■ ASSIGNED TASK:
Leaving out the pictures, reproduce each record exactly and in full.

Transcribed page contents:

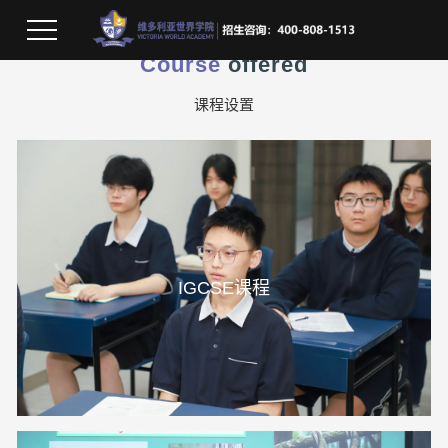
Course
offered
课程设置
IGCSE课程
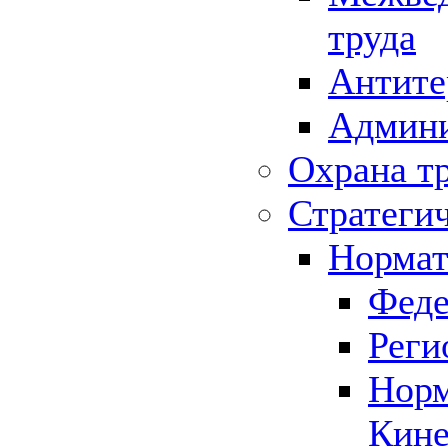
труда
Антите
Админи
Охрана т
Стратеги
Нормат
Феде
Реги
Норм
Кине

■ ANSWER TO THE PROBLEM:
Course
offered
课程设置
IGCSE课程
труда
Антите
Админи
Охрана т
Стратеги
Нормат
Феде
Реги
Норм
Кине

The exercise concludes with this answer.